As I'm sure you know, there are DOZENS of ways to do this type of game, and it would vary by your expertise (if you had some), however your original list of "tech to use" was a sound set of tech that is A) used for this type of thing a lot .. and B) used TOGETHER with each other a lot ... and therefore C) has a LOT of online help available ... so it is a good choice.
Don't let yourself worry too much about doing things the RIGHT way at this point ... until you get something at all satisfying DONE, BY YOUR OWN HAND ... don't judge how it should be done, just try to do it BY ANY MEANS POSSIBLE.
For the client UI (in a browser) you are going to pretty much have to use either: HTML, CSS and Javascript ... or else Adobe Flash, which requires the client to have installed the flash player to play your game ... those are really the only 2 options ... both are great ... 5-10 years ago most the simple cool games would have been Flash (which uses the language ActionScript), but recently HTML (XHTML or HTML 5 specifically) is getting to be more popular. Neither one is a bad choice at all .... just spend 2-10 days trying the tutorials of 1 and see how it goes. If you hate it ... try the other ... but after you've tried both, if you hate them both ... pick one anyway.

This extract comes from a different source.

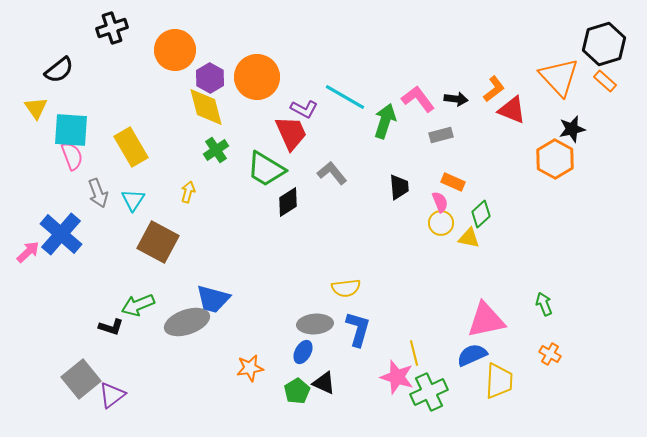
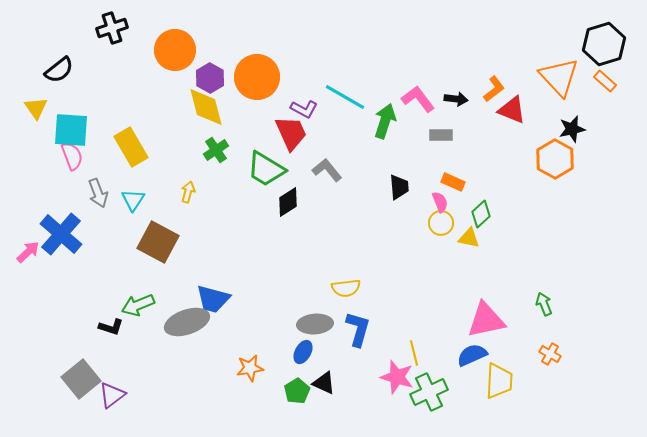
gray rectangle at (441, 135): rotated 15 degrees clockwise
gray L-shape at (332, 173): moved 5 px left, 3 px up
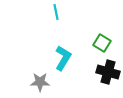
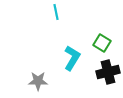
cyan L-shape: moved 9 px right
black cross: rotated 30 degrees counterclockwise
gray star: moved 2 px left, 1 px up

For the server side there are too many good choices to list. But PHP and MySQL would have been the best cheap indie choice 5-10 years ago for sure, and is still fine.
For Data - You can now use ANY of the SQL backends (MySQL, PostgressQL, MS SQL Server Express or SQL Anywhere, SQLlite) or even NoSQL options like MongoDB (and many others I've never used). That said, the issue is not which DB you pick, that won't matter (except of course the choices between SQL based and NON-SQL based, which does matter). The issue will be - learning RELATIONAL DATABASE MODELING / DESIGN well enough to organize your data in a way that doesn't suck for your game / goals. Given a decent data model, I can use ANY of the existing tools with almost no issues. So my recommendation is A) pick a tool (like MySQL) and use it ... but mainly just use simple standard ANSI SQL - don't bother learning any more custom MySQL specific stuff than you absolutely have to.
For Langauge - You can use ANY decent server supported languages. 5-10 years ago that would be either PHP, Perl, Python, ruby ... or Java or C#. Today it's basically the same list ... except most people don't use Perl for server code much anymore. PHP is extremely easy to use for small programs. Python and ruby are similar but harder to start with ... however better for bigger programs. C# (and probably Java) are great programming languages for programmers ... which I am, so I prefer C# ... but less good for people who aren't professional programmers. If you want to learn programming in general, I recommend C#, PHP, Python or Javascript as good starting points ... but if you want to get stuff done on a webgame quickly .. I'd skip C# (even though its my personal favorite).